Repeat each entry word for word; the images are not part of the copy.
++++++++++
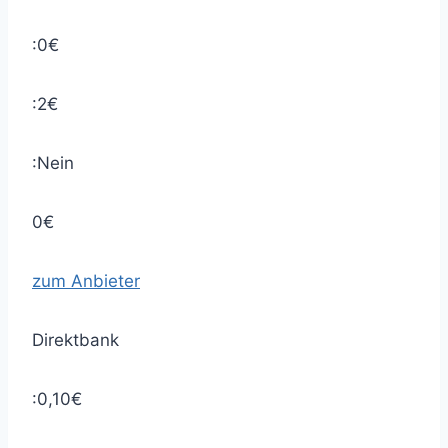
:0€
:2€
:Nein
0€
zum Anbieter
Direktbank
:0,10€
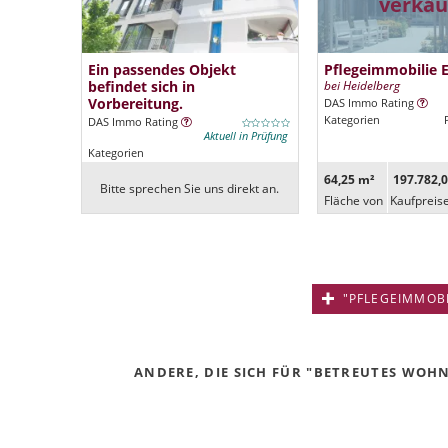
verkau
Ein passendes Objekt
Pflegeimmobilie 
befindet sich in
bei Heidelberg
Vorbereitung.
DAS Immo Rating
Kategorien
DAS Immo Rating
Aktuell in Prüfung
Kategorien
64,25 m²
197.782,0
Bitte sprechen Sie uns direkt an.
Fläche von
Kaufpreis
"PFLEGEIMMOBIL
ANDERE, DIE SICH FÜR "BETREUTES WOHNE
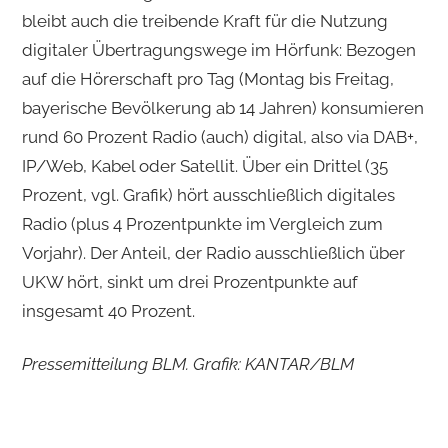
bleibt auch die treibende Kraft für die Nutzung
digitaler Übertragungswege im Hörfunk: Bezogen
auf die Hörer­schaft pro Tag (Montag bis Freitag,
bayerische Bevölkerung ab 14 Jahren) konsumieren
rund 60 Prozent Radio (auch) digital, also via DAB+,
IP/Web, Kabel oder Satellit. Über ein Drittel (35
Prozent, vgl. Grafik) hört ausschließlich digitales
Radio (plus 4 Prozentpunkte im Vergleich zum
Vorjahr). Der Anteil, der Radio ausschließlich über
UKW hört, sinkt um drei Prozentpunkte auf
insgesamt 40 Prozent.
Pressemitteilung BLM. Grafik: KANTAR/BLM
++++++++++
- _RESPONSE_:
:0€
:2€
:Nein
0€
zum Anbieter
Direktbank
:0,10€
verkau
Ein passendes Objekt
Pflegeimmobilie 
befindet sich in
bei Heidelberg
Vorbereitung.
DAS Immo Rating
Kategorien
DAS Immo Rating
Aktuell in Prüfung
Kategorien
64,25 m²
197.782,0
Bitte sprechen Sie uns direkt an.
Fläche von
Kaufpreis
"PFLEGEIMMOBIL
ANDERE, DIE SICH FÜR "BETREUTES WOHNE
bleibt auch die treibende Kraft für die Nutzung
digitaler Übertragungswege im Hörfunk: Bezogen
auf die Hörer­schaft pro Tag (Montag bis Freitag,
bayerische Bevölkerung ab 14 Jahren) konsumieren
rund 60 Prozent Radio (auch) digital, also via DAB+,
IP/Web, Kabel oder Satellit. Über ein Drittel (35
Prozent, vgl. Grafik) hört ausschließlich digitales
Radio (plus 4 Prozentpunkte im Vergleich zum
Vorjahr). Der Anteil, der Radio ausschließlich über
UKW hört, sinkt um drei Prozentpunkte auf
insgesamt 40 Prozent.
Pressemitteilung BLM. Grafik: KANTAR/BLM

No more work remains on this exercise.